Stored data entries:

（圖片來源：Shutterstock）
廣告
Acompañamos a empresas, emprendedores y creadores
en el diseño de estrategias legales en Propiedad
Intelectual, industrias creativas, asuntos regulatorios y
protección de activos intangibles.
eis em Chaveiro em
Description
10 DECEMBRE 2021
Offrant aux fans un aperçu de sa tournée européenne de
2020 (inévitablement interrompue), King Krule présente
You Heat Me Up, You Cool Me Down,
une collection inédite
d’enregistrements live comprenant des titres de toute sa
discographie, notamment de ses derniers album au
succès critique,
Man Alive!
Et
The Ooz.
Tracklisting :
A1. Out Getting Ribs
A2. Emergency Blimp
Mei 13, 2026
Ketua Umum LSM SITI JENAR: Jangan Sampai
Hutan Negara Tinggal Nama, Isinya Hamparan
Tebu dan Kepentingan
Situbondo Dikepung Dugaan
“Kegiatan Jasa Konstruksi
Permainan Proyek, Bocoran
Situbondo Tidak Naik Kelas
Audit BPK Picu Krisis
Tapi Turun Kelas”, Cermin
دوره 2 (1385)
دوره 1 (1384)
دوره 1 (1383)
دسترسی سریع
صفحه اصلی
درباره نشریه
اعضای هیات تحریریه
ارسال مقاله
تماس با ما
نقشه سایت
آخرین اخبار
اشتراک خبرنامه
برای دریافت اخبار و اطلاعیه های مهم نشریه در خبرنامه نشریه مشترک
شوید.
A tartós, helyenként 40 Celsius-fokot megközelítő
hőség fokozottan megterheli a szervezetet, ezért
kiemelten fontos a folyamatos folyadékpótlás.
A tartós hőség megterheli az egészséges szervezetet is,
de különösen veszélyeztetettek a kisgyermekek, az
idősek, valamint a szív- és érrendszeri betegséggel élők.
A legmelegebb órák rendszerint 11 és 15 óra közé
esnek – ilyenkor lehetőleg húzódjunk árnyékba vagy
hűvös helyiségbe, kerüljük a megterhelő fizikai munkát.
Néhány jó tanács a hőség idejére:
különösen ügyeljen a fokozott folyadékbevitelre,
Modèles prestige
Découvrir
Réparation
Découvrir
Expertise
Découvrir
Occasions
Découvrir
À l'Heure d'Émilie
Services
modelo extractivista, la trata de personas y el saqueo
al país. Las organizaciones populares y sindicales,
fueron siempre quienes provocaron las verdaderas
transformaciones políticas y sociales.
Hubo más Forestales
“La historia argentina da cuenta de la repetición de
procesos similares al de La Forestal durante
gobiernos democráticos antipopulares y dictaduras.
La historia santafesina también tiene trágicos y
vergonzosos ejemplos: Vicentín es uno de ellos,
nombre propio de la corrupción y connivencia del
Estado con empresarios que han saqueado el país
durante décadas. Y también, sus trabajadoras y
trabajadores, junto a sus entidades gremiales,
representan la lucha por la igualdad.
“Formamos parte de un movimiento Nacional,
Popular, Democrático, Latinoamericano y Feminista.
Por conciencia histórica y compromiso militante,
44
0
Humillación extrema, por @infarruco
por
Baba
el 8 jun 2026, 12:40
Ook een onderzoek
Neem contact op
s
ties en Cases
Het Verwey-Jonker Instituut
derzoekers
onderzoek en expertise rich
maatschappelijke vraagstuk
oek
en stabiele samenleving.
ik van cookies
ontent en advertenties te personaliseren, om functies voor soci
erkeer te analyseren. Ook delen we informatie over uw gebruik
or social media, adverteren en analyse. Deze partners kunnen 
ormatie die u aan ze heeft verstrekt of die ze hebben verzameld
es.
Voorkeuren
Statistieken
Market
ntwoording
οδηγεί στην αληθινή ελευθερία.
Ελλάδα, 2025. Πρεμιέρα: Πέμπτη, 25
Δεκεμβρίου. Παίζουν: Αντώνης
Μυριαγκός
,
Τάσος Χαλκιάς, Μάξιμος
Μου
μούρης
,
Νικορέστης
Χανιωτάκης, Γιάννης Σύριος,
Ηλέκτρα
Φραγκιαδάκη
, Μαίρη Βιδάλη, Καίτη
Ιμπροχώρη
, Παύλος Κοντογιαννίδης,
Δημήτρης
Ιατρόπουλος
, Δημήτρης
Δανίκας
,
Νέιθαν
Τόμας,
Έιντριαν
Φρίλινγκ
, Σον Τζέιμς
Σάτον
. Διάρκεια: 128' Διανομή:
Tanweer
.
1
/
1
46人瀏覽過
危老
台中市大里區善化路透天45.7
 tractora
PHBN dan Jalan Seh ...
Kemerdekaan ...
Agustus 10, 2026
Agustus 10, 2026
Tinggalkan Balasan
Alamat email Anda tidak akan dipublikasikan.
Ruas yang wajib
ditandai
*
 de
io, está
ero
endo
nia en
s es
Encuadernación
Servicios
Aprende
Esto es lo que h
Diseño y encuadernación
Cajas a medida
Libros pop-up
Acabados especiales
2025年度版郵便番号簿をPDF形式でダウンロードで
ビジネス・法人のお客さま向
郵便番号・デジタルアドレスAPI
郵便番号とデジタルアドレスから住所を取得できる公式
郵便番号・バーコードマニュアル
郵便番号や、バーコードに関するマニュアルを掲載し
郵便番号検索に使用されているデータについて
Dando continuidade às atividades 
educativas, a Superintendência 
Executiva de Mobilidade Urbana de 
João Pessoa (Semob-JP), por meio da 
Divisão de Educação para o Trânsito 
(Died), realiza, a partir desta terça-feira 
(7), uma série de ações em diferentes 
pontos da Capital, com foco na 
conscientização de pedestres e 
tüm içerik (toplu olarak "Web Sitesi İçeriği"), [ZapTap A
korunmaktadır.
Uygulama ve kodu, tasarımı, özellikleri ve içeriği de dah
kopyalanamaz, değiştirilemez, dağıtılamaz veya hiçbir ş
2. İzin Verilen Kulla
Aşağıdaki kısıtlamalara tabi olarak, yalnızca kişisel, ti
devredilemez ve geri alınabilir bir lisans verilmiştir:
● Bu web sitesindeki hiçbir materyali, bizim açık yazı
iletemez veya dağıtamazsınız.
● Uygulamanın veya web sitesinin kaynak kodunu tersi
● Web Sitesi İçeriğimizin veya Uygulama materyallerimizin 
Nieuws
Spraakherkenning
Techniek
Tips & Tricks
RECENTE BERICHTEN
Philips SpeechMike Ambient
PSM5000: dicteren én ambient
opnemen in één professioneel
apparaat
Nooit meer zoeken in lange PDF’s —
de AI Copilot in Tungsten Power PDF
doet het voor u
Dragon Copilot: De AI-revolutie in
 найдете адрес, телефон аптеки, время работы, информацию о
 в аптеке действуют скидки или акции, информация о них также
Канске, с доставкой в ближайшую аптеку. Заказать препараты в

● **EXERCISE GOAL**
Every entry shown earlier is to be returned exactly, line for line.

● **OUTPUT FOR THIS EXERCISE**
（圖片來源：Shutterstock）
廣告
Acompañamos a empresas, emprendedores y creadores
en el diseño de estrategias legales en Propiedad
Intelectual, industrias creativas, asuntos regulatorios y
protección de activos intangibles.
eis em Chaveiro em
Description
10 DECEMBRE 2021
Offrant aux fans un aperçu de sa tournée européenne de
2020 (inévitablement interrompue), King Krule présente
You Heat Me Up, You Cool Me Down,
une collection inédite
d’enregistrements live comprenant des titres de toute sa
discographie, notamment de ses derniers album au
succès critique,
Man Alive!
Et
The Ooz.
Tracklisting :
A1. Out Getting Ribs
A2. Emergency Blimp
Mei 13, 2026
Ketua Umum LSM SITI JENAR: Jangan Sampai
Hutan Negara Tinggal Nama, Isinya Hamparan
Tebu dan Kepentingan
Situbondo Dikepung Dugaan
“Kegiatan Jasa Konstruksi
Permainan Proyek, Bocoran
Situbondo Tidak Naik Kelas
Audit BPK Picu Krisis
Tapi Turun Kelas”, Cermin
دوره 2 (1385)
دوره 1 (1384)
دوره 1 (1383)
دسترسی سریع
صفحه اصلی
درباره نشریه
اعضای هیات تحریریه
ارسال مقاله
تماس با ما
نقشه سایت
آخرین اخبار
اشتراک خبرنامه
برای دریافت اخبار و اطلاعیه های مهم نشریه در خبرنامه نشریه مشترک
شوید.
A tartós, helyenként 40 Celsius-fokot megközelítő
hőség fokozottan megterheli a szervezetet, ezért
kiemelten fontos a folyamatos folyadékpótlás.
A tartós hőség megterheli az egészséges szervezetet is,
de különösen veszélyeztetettek a kisgyermekek, az
idősek, valamint a szív- és érrendszeri betegséggel élők.
A legmelegebb órák rendszerint 11 és 15 óra közé
esnek – ilyenkor lehetőleg húzódjunk árnyékba vagy
hűvös helyiségbe, kerüljük a megterhelő fizikai munkát.
Néhány jó tanács a hőség idejére:
különösen ügyeljen a fokozott folyadékbevitelre,
Modèles prestige
Découvrir
Réparation
Découvrir
Expertise
Découvrir
Occasions
Découvrir
À l'Heure d'Émilie
Services
modelo extractivista, la trata de personas y el saqueo
al país. Las organizaciones populares y sindicales,
fueron siempre quienes provocaron las verdaderas
transformaciones políticas y sociales.
Hubo más Forestales
“La historia argentina da cuenta de la repetición de
procesos similares al de La Forestal durante
gobiernos democráticos antipopulares y dictaduras.
La historia santafesina también tiene trágicos y
vergonzosos ejemplos: Vicentín es uno de ellos,
nombre propio de la corrupción y connivencia del
Estado con empresarios que han saqueado el país
durante décadas. Y también, sus trabajadoras y
trabajadores, junto a sus entidades gremiales,
representan la lucha por la igualdad.
“Formamos parte de un movimiento Nacional,
Popular, Democrático, Latinoamericano y Feminista.
Por conciencia histórica y compromiso militante,
44
0
Humillación extrema, por @infarruco
por
Baba
el 8 jun 2026, 12:40
Ook een onderzoek
Neem contact op
s
ties en Cases
Het Verwey-Jonker Instituut
derzoekers
onderzoek en expertise rich
maatschappelijke vraagstuk
oek
en stabiele samenleving.
ik van cookies
ontent en advertenties te personaliseren, om functies voor soci
erkeer te analyseren. Ook delen we informatie over uw gebruik
or social media, adverteren en analyse. Deze partners kunnen 
ormatie die u aan ze heeft verstrekt of die ze hebben verzameld
es.
Voorkeuren
Statistieken
Market
ntwoording
οδηγεί στην αληθινή ελευθερία.
Ελλάδα, 2025. Πρεμιέρα: Πέμπτη, 25
Δεκεμβρίου. Παίζουν: Αντώνης
Μυριαγκός
,
Τάσος Χαλκιάς, Μάξιμος
Μου
μούρης
,
Νικορέστης
Χανιωτάκης, Γιάννης Σύριος,
Ηλέκτρα
Φραγκιαδάκη
, Μαίρη Βιδάλη, Καίτη
Ιμπροχώρη
, Παύλος Κοντογιαννίδης,
Δημήτρης
Ιατρόπουλος
, Δημήτρης
Δανίκας
,
Νέιθαν
Τόμας,
Έιντριαν
Φρίλινγκ
, Σον Τζέιμς
Σάτον
. Διάρκεια: 128' Διανομή:
Tanweer
.
1
/
1
46人瀏覽過
危老
台中市大里區善化路透天45.7
 tractora
PHBN dan Jalan Seh ...
Kemerdekaan ...
Agustus 10, 2026
Agustus 10, 2026
Tinggalkan Balasan
Alamat email Anda tidak akan dipublikasikan.
Ruas yang wajib
ditandai
*
 de
io, está
ero
endo
nia en
s es
Encuadernación
Servicios
Aprende
Esto es lo que h
Diseño y encuadernación
Cajas a medida
Libros pop-up
Acabados especiales
2025年度版郵便番号簿をPDF形式でダウンロードで
ビジネス・法人のお客さま向
郵便番号・デジタルアドレスAPI
郵便番号とデジタルアドレスから住所を取得できる公式
郵便番号・バーコードマニュアル
郵便番号や、バーコードに関するマニュアルを掲載し
郵便番号検索に使用されているデータについて
Dando continuidade às atividades 
educativas, a Superintendência 
Executiva de Mobilidade Urbana de 
João Pessoa (Semob-JP), por meio da 
Divisão de Educação para o Trânsito 
(Died), realiza, a partir desta terça-feira 
(7), uma série de ações em diferentes 
pontos da Capital, com foco na 
conscientização de pedestres e 
tüm içerik (toplu olarak "Web Sitesi İçeriği"), [ZapTap A
korunmaktadır.
Uygulama ve kodu, tasarımı, özellikleri ve içeriği de dah
kopyalanamaz, değiştirilemez, dağıtılamaz veya hiçbir ş
2. İzin Verilen Kulla
Aşağıdaki kısıtlamalara tabi olarak, yalnızca kişisel, ti
devredilemez ve geri alınabilir bir lisans verilmiştir:
● Bu web sitesindeki hiçbir materyali, bizim açık yazı
iletemez veya dağıtamazsınız.
● Uygulamanın veya web sitesinin kaynak kodunu tersi
● Web Sitesi İçeriğimizin veya Uygulama materyallerimizin 
Nieuws
Spraakherkenning
Techniek
Tips & Tricks
RECENTE BERICHTEN
Philips SpeechMike Ambient
PSM5000: dicteren én ambient
opnemen in één professioneel
apparaat
Nooit meer zoeken in lange PDF’s —
de AI Copilot in Tungsten Power PDF
doet het voor u
Dragon Copilot: De AI-revolutie in
 найдете адрес, телефон аптеки, время работы, информацию о
 в аптеке действуют скидки или акции, информация о них также
Канске, с доставкой в ближайшую аптеку. Заказать препараты в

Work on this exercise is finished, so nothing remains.